2. Ohio State DE Jack Sawyer: 91.1 PFF | 9 sacks + 3 forced fumbles | All-B1G (2nd)
3. Ohio State DE JT Tuimoloau: 86.3 PFF | 20 TFLs (11.5 sacks) | All-B1G (1st) in 2023-24
4. Notre Dame RB Jeremiyah Love: 91.6 PFF | 1,122 yards, 17 TDs | 7.1 yards/carry
5. Ohio State LB Cody Simon: 89.6 PFF | 251 tackles career (24 TFLs) + 11 PBUs
6. Ohio State DT Tyleik Williams: 79.6 PFF | 27 TFLs career (11.5 sacks) + 10 PBUs
7. Notre Dame QB Riley Leonard: 82.3 PFF | 77.7 QBR | 137.8 efficiency | 27-9 as starter
8. Ohio State DB Lathan Ransom: 82.5 PFF | 73 tackles (9 TFLs) | All-B1G (1st)
9. Ohio State LB Sonny Styles: 70.0 PFF | 94 tackles (10 TFLs) | All-B1G (2nd)

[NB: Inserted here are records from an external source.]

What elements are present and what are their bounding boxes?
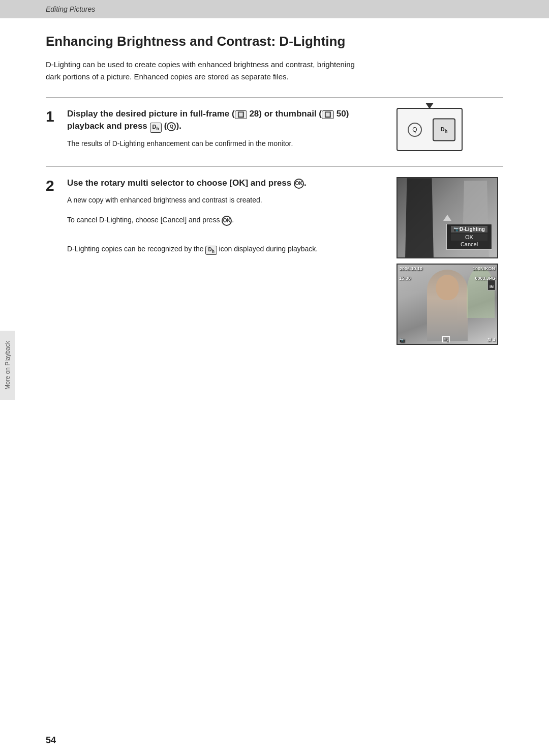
top-bar: Editing Pictures — [0, 0, 549, 18]
menu-cancel: Cancel — [451, 241, 487, 248]
step-1-row: 1 Display the desired picture in full-fr… — [46, 108, 503, 151]
hud-mode-icon: 📷 — [400, 338, 405, 342]
section-label: Editing Pictures — [46, 5, 95, 13]
ok-circle-icon: OK — [294, 179, 304, 189]
in-badge: IN — [487, 280, 496, 290]
q-icon: Q — [167, 122, 176, 131]
arrow-down-icon — [425, 103, 434, 109]
dlight-button-label: Dh — [441, 126, 448, 133]
step-2-heading: Use the rotary multi selector to choose … — [67, 177, 386, 189]
hud-bottom-bar: 📷 Dh 3/ 4 — [398, 336, 497, 343]
side-label: More on Playback — [0, 331, 15, 400]
step-2-image-col: 📷D-Lighting OK Cancel 2006.10.10 100NIKO… — [396, 177, 503, 345]
direction-arrow — [443, 215, 451, 221]
step-1-number: 1 — [46, 108, 67, 125]
dlight-button-box: Dh — [433, 118, 455, 141]
camera-diagram-step1: Q Dh — [396, 108, 463, 151]
intro-paragraph: D-Lighting can be used to create copies … — [46, 59, 361, 83]
hud-time: 15:30 — [399, 273, 411, 281]
camera-screen-step2-portrait: 2006.10.10 100NIKON 15:30 0003.JPG 📷 Dh … — [396, 264, 498, 345]
hud-count: 3/ 4 — [487, 337, 495, 342]
main-content: Enhancing Brightness and Contrast: D-Lig… — [0, 18, 549, 391]
dlight-menu-overlay: 📷D-Lighting OK Cancel — [446, 224, 492, 250]
hud-dlight-badge: Dh — [442, 336, 450, 343]
dlight-btn-icon: Dh — [150, 123, 162, 133]
camera-screen-step2: 📷D-Lighting OK Cancel — [396, 177, 498, 258]
section-divider-2 — [46, 166, 503, 167]
step-1-image-col: Q Dh — [396, 108, 503, 151]
thumbnail-icon: 🔲 — [322, 110, 334, 119]
hud-folder: 100NIKON — [473, 266, 495, 271]
menu-ok: OK — [451, 234, 487, 241]
step-2-note1: A new copy with enhanced brightness and … — [67, 194, 321, 206]
silhouette-left — [402, 178, 437, 258]
full-frame-icon: 🔲 — [235, 110, 247, 119]
in-badge-text: IN — [490, 284, 494, 289]
step-2-body: Use the rotary multi selector to choose … — [67, 177, 396, 255]
dlight-copy-icon: Dh — [205, 246, 217, 255]
q-button-icon: Q — [408, 123, 422, 137]
step-2-number: 2 — [46, 177, 67, 194]
step-2-note3: D-Lighting copies can be recognized by t… — [67, 243, 321, 255]
hud-overlay: 2006.10.10 100NIKON — [398, 265, 497, 273]
menu-title: 📷D-Lighting — [451, 226, 487, 232]
step-1-description: The results of D-Lighting enhancement ca… — [67, 138, 321, 149]
step-1-heading: Display the desired picture in full-fram… — [67, 108, 386, 133]
step-2-row: 2 Use the rotary multi selector to choos… — [46, 177, 503, 345]
hud-date: 2006.10.10 — [400, 266, 422, 271]
step-2-note2: To cancel D-Lighting, choose [Cancel] an… — [67, 214, 321, 225]
page-number: 54 — [46, 735, 56, 746]
step-1-body: Display the desired picture in full-fram… — [67, 108, 396, 149]
portrait-head — [436, 275, 459, 300]
page-title: Enhancing Brightness and Contrast: D-Lig… — [46, 34, 503, 49]
portrait-body — [427, 270, 468, 341]
cancel-ok-icon: OK — [222, 216, 232, 226]
section-divider — [46, 97, 503, 98]
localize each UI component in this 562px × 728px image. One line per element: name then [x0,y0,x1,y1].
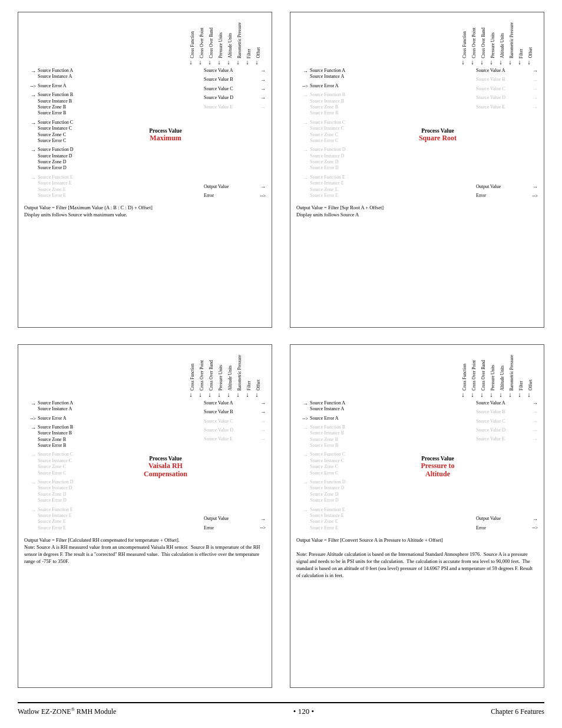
v-sf-e: Source Function E [38,507,73,513]
p-ov: Output Value → [476,516,538,522]
v-se-d: Source Error D [38,498,73,503]
sqr-sf-e: Source Function E [310,174,345,180]
v-si-c: Source Instance C [38,458,73,464]
output-label-b: Source Value B [204,77,259,83]
output-arrow-b: → [260,77,266,83]
sqr-oa: Source Value A → [476,68,538,74]
sqr-se-e: Source Error E [310,193,345,199]
v-si-b: Source Instance B [38,430,73,436]
p-iarr-d: → [296,479,308,486]
footer-page-number: • 120 • [293,707,314,716]
col-label-cross-over-point: Cross Over Point [196,28,204,58]
p-olc: Source Value C [476,419,531,424]
v-iarr-a: → [24,400,36,407]
sqr-ilbls-a: Source Function A Source Instance A [310,68,345,80]
p-iarr-a: → [296,400,308,407]
p-iarr-c: → [296,452,308,458]
output-bottom-p: Output Value → Error --> [476,516,538,534]
sqr-si-b: Source Instance B [310,98,345,104]
p-ovl: Output Value [476,516,531,522]
col-label-cross-over-band: Cross Over Band [206,28,214,58]
v-si-a: Source Instance A [38,406,73,412]
col-label-cob-p: Cross Over Band [478,360,486,391]
diag-inner-vaisala: Cross Function Cross Over Point Cross Ov… [24,350,266,534]
col-label-pu-v: Pressure Units [215,365,223,391]
diagram-sqr: Cross Function Cross Over Point Cross Ov… [290,12,544,328]
pv-block-max: Process Value Maximum [149,128,182,142]
p-sz-d: Source Zone D [310,492,345,498]
input-group-d: → Source Function D Source Instance D So… [24,147,127,172]
p-se-e: Source Error E [310,525,345,531]
sqr-ilbls-b: Source Function B Source Instance B Sour… [310,92,345,117]
v-ov: Output Value → [204,516,266,522]
v-si-d: Source Instance D [38,485,73,491]
diag-right-sqr: Source Value A → Source Value B → Source… [476,68,538,202]
da7-v: ↓ [243,391,252,398]
p-sf-b: Source Function B [310,424,345,430]
source-function-d: Source Function D [38,147,73,153]
pv-title-max: Process Value [149,128,182,134]
p-sz-b: Source Zone B [310,437,345,443]
output-e: Source Value E → [204,104,266,110]
p-si-b: Source Instance B [310,430,345,436]
col-label-o-sqr: Offset [525,47,533,58]
v-iarr-ea: --> [24,416,36,421]
sqr-olb: Source Value B [476,77,531,83]
p-ilbls-b: Source Function B Source Instance B Sour… [310,424,345,449]
v-od: Source Value D → [204,427,266,433]
col-label-bp-sqr: Barometric Pressure [506,22,514,58]
v-sz-e: Source Zone E [38,519,73,525]
sqr-input-a: → Source Function A Source Instance A [296,68,399,80]
p-oera: --> [532,525,538,531]
p-ola: Source Value A [476,400,531,406]
col-label-f-sqr: Filter [515,49,524,58]
output-error: Error --> [204,193,266,199]
v-sz-d: Source Zone D [38,492,73,498]
input-arrow-c: → [24,120,36,126]
input-group-c: → Source Function C Source Instance C So… [24,120,127,144]
sqr-sz-b: Source Zone B [310,104,345,110]
output-value-label: Output Value [204,184,259,190]
p-ob: Source Value B → [476,409,538,415]
sqr-sf-a: Source Function A [310,68,345,74]
col-label-cob-sqr: Cross Over Band [478,28,486,58]
col-label-cf-sqr: Cross Function [459,31,467,58]
source-instance-a: Source Instance A [38,74,73,80]
caption-max: Output Value = Filter [Maximum Value (A … [24,205,266,219]
down-arrow-5: ↓ [224,58,233,65]
pv-title-sqr: Process Value [419,128,457,134]
p-se-c: Source Error C [310,470,345,476]
p-se-a: Source Error A [310,416,338,421]
diagram-vaisala: Cross Function Cross Over Point Cross Ov… [18,344,272,688]
source-instance-b: Source Instance B [38,98,73,104]
sqr-olc: Source Value C [476,86,531,92]
col-label-pu-sqr: Pressure Units [487,32,495,58]
sqr-sf-d: Source Function D [310,147,345,153]
da1-p: ↓ [459,391,467,398]
v-oae: → [260,436,266,442]
v-iarr-b: → [24,424,36,431]
source-function-b: Source Function B [38,92,73,98]
input-group-a: → Source Function A Source Instance A [24,68,127,80]
p-sf-a: Source Function A [310,400,345,406]
sqr-ov: Output Value → [476,184,538,190]
col-label-cf-v: Cross Function [187,364,195,391]
col-label-pu-p: Pressure Units [487,365,495,391]
da4-sqr: ↓ [487,58,495,65]
col-label-cop-v: Cross Over Point [196,360,204,391]
down-arrow-6: ↓ [234,58,242,65]
output-bottom-sqr: Output Value → Error --> [476,184,538,202]
source-error-e: Source Error E [38,193,73,199]
sqr-input-c: → Source Function C Source Instance C So… [296,120,399,144]
p-se-b: Source Error B [310,443,345,449]
sqr-si-d: Source Instance D [310,153,345,159]
v-olc: Source Value C [204,419,259,424]
col-label-f-v: Filter [243,381,252,390]
da6-sqr: ↓ [506,58,514,65]
source-instance-c: Source Instance C [38,126,73,131]
output-label-d: Source Value D [204,95,259,101]
down-arrow-2: ↓ [196,58,204,65]
v-oc: Source Value C → [204,419,266,424]
da8-v: ↓ [253,391,261,398]
sqr-ilbls-ea: Source Error A [310,83,338,89]
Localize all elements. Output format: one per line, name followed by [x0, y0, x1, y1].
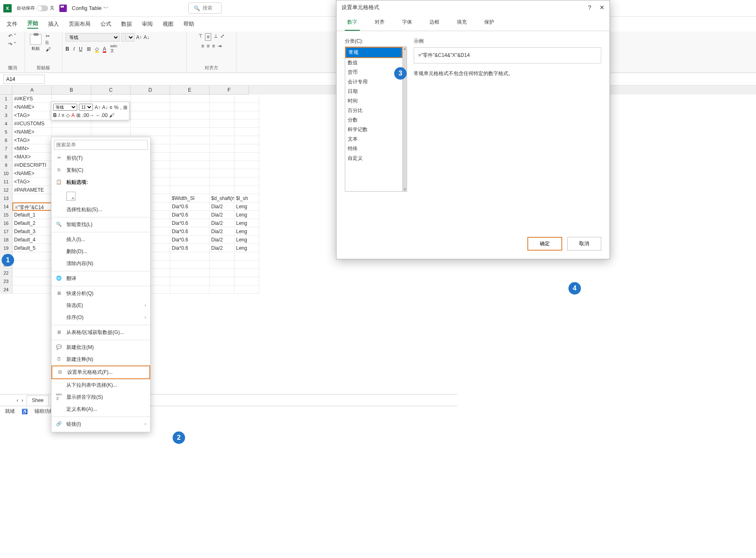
cell[interactable]: [234, 103, 259, 111]
cell[interactable]: Leng: [234, 211, 259, 219]
align-left-icon[interactable]: ≡: [201, 43, 204, 49]
cell[interactable]: Dia/2: [210, 244, 234, 252]
row-header[interactable]: 14: [0, 202, 12, 211]
cancel-button[interactable]: 取消: [567, 237, 601, 251]
cell[interactable]: Dia/2: [210, 227, 234, 236]
cell[interactable]: $l_sh: [234, 194, 259, 202]
cell[interactable]: Dia*0.6: [170, 244, 210, 252]
cm-smart-lookup[interactable]: 🔍智能查找(L): [51, 219, 150, 231]
cell[interactable]: <NAME>: [12, 128, 52, 136]
row-header[interactable]: 19: [0, 244, 12, 252]
cell[interactable]: [210, 153, 234, 161]
row-header[interactable]: 6: [0, 136, 12, 144]
cell[interactable]: <NAME>: [12, 169, 52, 178]
row-header[interactable]: 22: [0, 269, 12, 277]
mini-fill-icon[interactable]: ◇: [66, 112, 70, 118]
category-list[interactable]: 常规 数值 货币 会计专用 日期 时间 百分比 分数 科学记数 文本 特殊 自定…: [345, 46, 403, 192]
cell[interactable]: $d_shaft(m: [210, 194, 234, 202]
cell[interactable]: [12, 261, 52, 269]
row-header[interactable]: 11: [0, 178, 12, 186]
cell[interactable]: [12, 285, 52, 294]
increase-decimal-icon[interactable]: ←.00: [96, 112, 108, 118]
ok-button[interactable]: 确定: [527, 237, 562, 251]
menu-data[interactable]: 数据: [121, 20, 132, 28]
align-middle-icon[interactable]: ≡: [205, 33, 211, 41]
cell[interactable]: [131, 128, 170, 136]
cell[interactable]: [210, 111, 234, 119]
cell[interactable]: <TAG>: [12, 111, 52, 119]
sheet-nav-next-icon[interactable]: ›: [22, 397, 23, 403]
cell[interactable]: Leng: [234, 219, 259, 227]
sheet-nav-prev-icon[interactable]: ‹: [17, 397, 18, 403]
cell[interactable]: [210, 169, 234, 178]
category-custom[interactable]: 自定义: [345, 154, 402, 163]
cm-link[interactable]: 🔗链接(I)›: [51, 418, 150, 430]
align-top-icon[interactable]: ⊤: [198, 33, 202, 41]
row-header[interactable]: 13: [0, 194, 12, 202]
cell[interactable]: [131, 95, 170, 103]
row-header[interactable]: 9: [0, 161, 12, 169]
category-scientific[interactable]: 科学记数: [345, 125, 402, 134]
row-header[interactable]: 3: [0, 111, 12, 119]
menu-home[interactable]: 开始: [27, 19, 38, 29]
cell[interactable]: Default_2: [12, 219, 52, 227]
grow-font-icon[interactable]: A↑: [136, 34, 142, 40]
cm-format-cells[interactable]: ⊟设置单元格格式(F)...: [51, 366, 150, 379]
cell[interactable]: <MIN>: [12, 144, 52, 153]
format-painter-icon[interactable]: 🖌: [109, 112, 114, 118]
category-time[interactable]: 时间: [345, 96, 402, 106]
cell[interactable]: [12, 277, 52, 285]
search-box[interactable]: 🔍 搜索: [188, 2, 222, 14]
cm-quick-analysis[interactable]: ⊞快速分析(Q): [51, 288, 150, 300]
sheet-tab[interactable]: Shee: [27, 395, 49, 405]
cm-show-pinyin[interactable]: wén文显示拼音字段(S): [51, 391, 150, 403]
cell[interactable]: [170, 285, 210, 294]
cell[interactable]: [210, 128, 234, 136]
row-header[interactable]: 24: [0, 285, 12, 294]
cell[interactable]: [12, 252, 52, 261]
border-icon[interactable]: ⊞: [123, 105, 127, 110]
cell[interactable]: [210, 277, 234, 285]
cell[interactable]: [170, 128, 210, 136]
col-header-d[interactable]: D: [131, 85, 170, 95]
cell[interactable]: [170, 119, 210, 128]
grow-font-icon[interactable]: A↑: [95, 105, 100, 110]
underline-button[interactable]: U: [79, 46, 83, 52]
row-header[interactable]: 8: [0, 153, 12, 161]
cell[interactable]: [170, 144, 210, 153]
align-icon[interactable]: ≡: [61, 112, 64, 118]
cm-delete[interactable]: 删除(D)...: [51, 246, 150, 258]
row-header[interactable]: 1: [0, 95, 12, 103]
cell[interactable]: [210, 144, 234, 153]
menu-formulas[interactable]: 公式: [100, 20, 111, 28]
cell[interactable]: [131, 103, 170, 111]
cell[interactable]: [170, 103, 210, 111]
cell[interactable]: [91, 119, 131, 128]
copy-icon[interactable]: ⎘: [46, 40, 51, 46]
tab-border[interactable]: 边框: [427, 15, 442, 31]
cell[interactable]: [210, 136, 234, 144]
cell[interactable]: <TAG>: [12, 178, 52, 186]
cell[interactable]: Dia*0.6: [170, 219, 210, 227]
menu-view[interactable]: 视图: [163, 20, 173, 28]
cm-copy[interactable]: ⎘复制(C): [51, 164, 150, 176]
row-header[interactable]: 17: [0, 227, 12, 236]
cell[interactable]: [234, 186, 259, 194]
cell[interactable]: [234, 95, 259, 103]
tab-protection[interactable]: 保护: [482, 15, 497, 31]
col-header-c[interactable]: C: [91, 85, 131, 95]
col-header-f[interactable]: F: [210, 85, 249, 95]
context-search-input[interactable]: [54, 140, 148, 150]
cell[interactable]: Dia/2: [210, 211, 234, 219]
row-header[interactable]: 18: [0, 236, 12, 244]
cell[interactable]: [52, 119, 91, 128]
category-fraction[interactable]: 分数: [345, 115, 402, 125]
category-date[interactable]: 日期: [345, 87, 402, 96]
cell[interactable]: [234, 269, 259, 277]
mini-border-icon[interactable]: ⊞: [76, 112, 80, 118]
cell[interactable]: [170, 277, 210, 285]
cell[interactable]: [170, 186, 210, 194]
toggle-switch-icon[interactable]: [37, 5, 48, 11]
cell[interactable]: [210, 95, 234, 103]
category-text[interactable]: 文本: [345, 134, 402, 144]
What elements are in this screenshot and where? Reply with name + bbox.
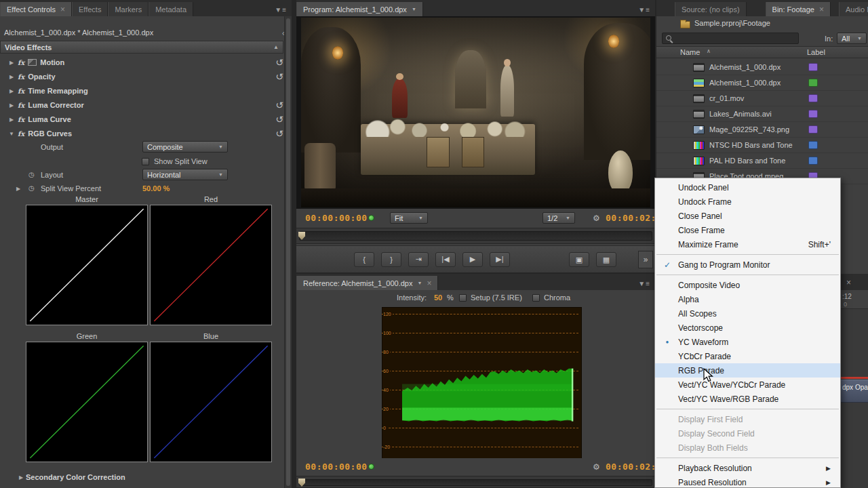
curve-graph-master[interactable] — [26, 205, 148, 325]
reset-icon[interactable]: ↺ — [275, 101, 283, 109]
label-color-chip[interactable] — [808, 110, 818, 118]
menu-item-close-panel[interactable]: Close Panel — [655, 209, 840, 223]
bin-item-row[interactable]: Lakes_Animals.avi — [656, 106, 868, 122]
chevron-down-icon[interactable]: ▼ — [417, 281, 422, 285]
menu-item-rgb-parade[interactable]: RGB Parade — [655, 363, 840, 378]
effect-row-luma-curve[interactable]: ▶ fx Luma Curve ↺ — [0, 113, 283, 126]
bin-item-row[interactable]: Alchemist_1_000.dpx — [656, 75, 868, 91]
label-color-chip[interactable] — [808, 125, 818, 134]
bin-item-name[interactable]: NTSC HD Bars and Tone — [709, 141, 793, 149]
menu-item-all-scopes[interactable]: All Scopes — [655, 306, 840, 321]
effect-row-rgb-curves[interactable]: ▼ fx RGB Curves ↺ — [0, 127, 283, 140]
scrubber-track[interactable] — [299, 231, 652, 241]
bin-item-name[interactable]: Alchemist_1_000.dpx — [709, 79, 781, 87]
menu-item-paused-resolution[interactable]: Paused Resolution ▶ — [655, 475, 840, 488]
label-color-chip[interactable] — [808, 94, 818, 102]
tab-program[interactable]: Program: Alchemist_1_000.dpx ▼ — [296, 2, 423, 16]
bin-item-row[interactable]: PAL HD Bars and Tone — [656, 153, 868, 169]
video-effects-header[interactable]: Video Effects ▲ — [0, 41, 283, 54]
close-icon[interactable]: × — [819, 6, 824, 13]
collapse-icon[interactable]: ▲ — [273, 44, 279, 50]
menu-item-composite-video[interactable]: Composite Video — [655, 278, 840, 292]
tab-source-monitor[interactable]: Source: (no clips) — [675, 2, 747, 16]
expander-icon[interactable]: ▶ — [16, 474, 26, 481]
stopwatch-icon[interactable]: ◷ — [28, 171, 35, 178]
search-input[interactable] — [662, 33, 799, 44]
menu-item-close-frame[interactable]: Close Frame — [655, 223, 840, 237]
settings-wrench-icon[interactable]: ⚙ — [593, 462, 600, 472]
expander-icon[interactable]: ▶ — [7, 117, 16, 123]
program-scrubber[interactable] — [296, 228, 655, 244]
play-in-to-out-button[interactable]: ⇥ — [408, 252, 429, 267]
label-color-chip[interactable] — [808, 157, 818, 165]
menu-item-playback-resolution[interactable]: Playback Resolution ▶ — [655, 461, 840, 475]
in-filter-dropdown[interactable]: All ▼ — [837, 33, 867, 44]
curve-graph-green[interactable] — [26, 342, 148, 462]
curve-graph-red[interactable] — [150, 205, 272, 325]
effect-controls-scrollbar[interactable] — [284, 16, 292, 488]
expander-icon[interactable]: ▶ — [7, 74, 16, 80]
more-buttons-chevron[interactable]: » — [638, 251, 653, 268]
bin-item-name[interactable]: PAL HD Bars and Tone — [709, 157, 785, 165]
column-label[interactable]: Label — [807, 48, 825, 56]
reset-icon[interactable]: ↺ — [275, 129, 283, 138]
resolution-dropdown[interactable]: 1/2 ▼ — [542, 212, 575, 224]
step-back-button[interactable]: |◀ — [435, 252, 456, 267]
bin-item-row[interactable]: Mage_09225R_743.png — [656, 122, 868, 138]
breadcrumb[interactable]: Sample.prproj\Footage — [694, 19, 770, 27]
play-button[interactable]: ▶ — [462, 252, 483, 267]
show-split-view-checkbox[interactable] — [142, 158, 149, 165]
expander-icon[interactable]: ▼ — [7, 131, 16, 137]
label-color-chip[interactable] — [808, 141, 818, 149]
scrollbar-thumb[interactable] — [286, 18, 290, 486]
panel-menu-icon[interactable]: ▼≡ — [275, 6, 292, 16]
label-color-chip[interactable] — [808, 79, 818, 87]
stopwatch-icon[interactable]: ◷ — [28, 184, 35, 192]
menu-item-vectorscope[interactable]: Vectorscope — [655, 321, 840, 335]
mark-in-button[interactable]: { — [354, 252, 374, 267]
setup-checkbox[interactable] — [459, 294, 467, 302]
expander-icon[interactable]: ▶ — [16, 186, 20, 192]
bin-item-row[interactable]: NTSC HD Bars and Tone — [656, 138, 868, 153]
sort-ascending-icon[interactable]: ∧ — [707, 48, 711, 54]
chroma-checkbox[interactable] — [532, 294, 540, 302]
menu-item-vect-yc-wave-ycbcr-parade[interactable]: Vect/YC Wave/YCbCr Parade — [655, 378, 840, 392]
step-forward-button[interactable]: ▶| — [490, 252, 510, 267]
tab-reference[interactable]: Reference: Alchemist_1_000.dpx ▼ × — [296, 276, 438, 290]
column-name[interactable]: Name — [680, 48, 700, 56]
secondary-color-correction-row[interactable]: ▶ Secondary Color Correction — [0, 470, 283, 484]
curve-graph-blue[interactable] — [150, 342, 272, 462]
bin-item-row[interactable]: cr_01.mov — [656, 91, 868, 106]
menu-item-yc-waveform[interactable]: ● YC Waveform — [655, 335, 840, 349]
split-view-percent-value[interactable]: 50.00 % — [142, 184, 170, 192]
bin-item-name[interactable]: cr_01.mov — [709, 94, 744, 102]
scrubber-track[interactable] — [299, 479, 652, 486]
effect-row-luma-corrector[interactable]: ▶ fx Luma Corrector ↺ — [0, 98, 283, 112]
output-dropdown[interactable]: Composite ▼ — [142, 141, 228, 152]
panel-menu-icon[interactable]: ▼≡ — [638, 6, 655, 16]
panel-menu-icon[interactable]: ▼≡ — [638, 280, 655, 290]
menu-item-undock-frame[interactable]: Undock Frame — [655, 195, 840, 209]
tab-markers[interactable]: Markers — [108, 2, 149, 16]
tab-effects[interactable]: Effects — [72, 2, 108, 16]
bin-item-name[interactable]: Mage_09225R_743.png — [709, 125, 789, 134]
expander-icon[interactable]: ▶ — [7, 60, 16, 66]
menu-item-undock-panel[interactable]: Undock Panel — [655, 180, 840, 195]
mark-out-button[interactable]: } — [381, 252, 401, 267]
yc-waveform-scope[interactable]: 120 100 80 60 40 20 0 -20 — [382, 307, 582, 459]
menu-item-ycbcr-parade[interactable]: YCbCr Parade — [655, 349, 840, 363]
timeline-clip[interactable]: dpx Opa — [841, 380, 868, 403]
tab-metadata[interactable]: Metadata — [149, 2, 193, 16]
close-icon[interactable]: × — [846, 278, 851, 287]
chevron-down-icon[interactable]: ▼ — [412, 7, 416, 12]
menu-item-alpha[interactable]: Alpha — [655, 292, 840, 306]
tab-audio-mixer[interactable]: Audio Mi — [839, 2, 868, 16]
fit-dropdown[interactable]: Fit ▼ — [390, 212, 428, 224]
menu-item-vect-yc-wave-rgb-parade[interactable]: Vect/YC Wave/RGB Parade — [655, 392, 840, 406]
expander-icon[interactable]: ▶ — [7, 88, 16, 94]
bin-item-name[interactable]: Lakes_Animals.avi — [709, 110, 772, 118]
intensity-value[interactable]: 50 — [434, 293, 442, 302]
close-icon[interactable]: × — [60, 6, 65, 13]
bin-item-row[interactable]: Alchemist_1_000.dpx — [656, 60, 868, 75]
timeline-ruler[interactable]: :12 0 — [841, 290, 868, 309]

10. Notre Dame OL Aamil Wagner: 80.0 PFF | 910 snaps (most on team) | 2 sacks allowed
In the pocket: Can Ohio State rattle Riley Leonard?
Offensive tackle was a major preseason question mark for Notre Dame following the departure of last year’s starters, Joe Alt and Blake Fisher, in the first 2 rounds of the NFL Draft. Fifteen games later, it still is. The bookends were routinely abused by Penn State’s edge rushers in the Orange Bowl, setting off alarms heading into a matchup against Ohio State’s JT Tuimoloau and Jack Sawyer.
OK, in the Irish’s defense, Penn State’s Abdul Carter routinely abused almost every opposing lineman he faced this season, including Ohio State’s Donovan Jackson, a future pro. It didn’t help, either, that Notre Dame’s starting left tackle, Freshman All-American Anthonie Knapp, exited the game in the first quarter with a high ankle sprain. After Knapp’s departure, though, every straight drop-back by Leonard (or, briefly, backup QB Steve Angeli) was a race to the quarterback. Carter and edge-mate Dani Dennis-Sutton alone combined for a dozen QB pressures, 3 sacks, and a forced fumble, not to mention a ridiculously athletic interception by Dennis-Sutton on one of his few forays into coverage. Pro Football Focus charged Knapp’s replacement on the left side, senior reserve Tosh Baker, with 5 QB pressures and a sack allowed, saddling him with a dreadful 21.3 pass-blocking grade. The regular starter on the right side, redshirt sophomore Aamil Wagner, didn’t fare much better.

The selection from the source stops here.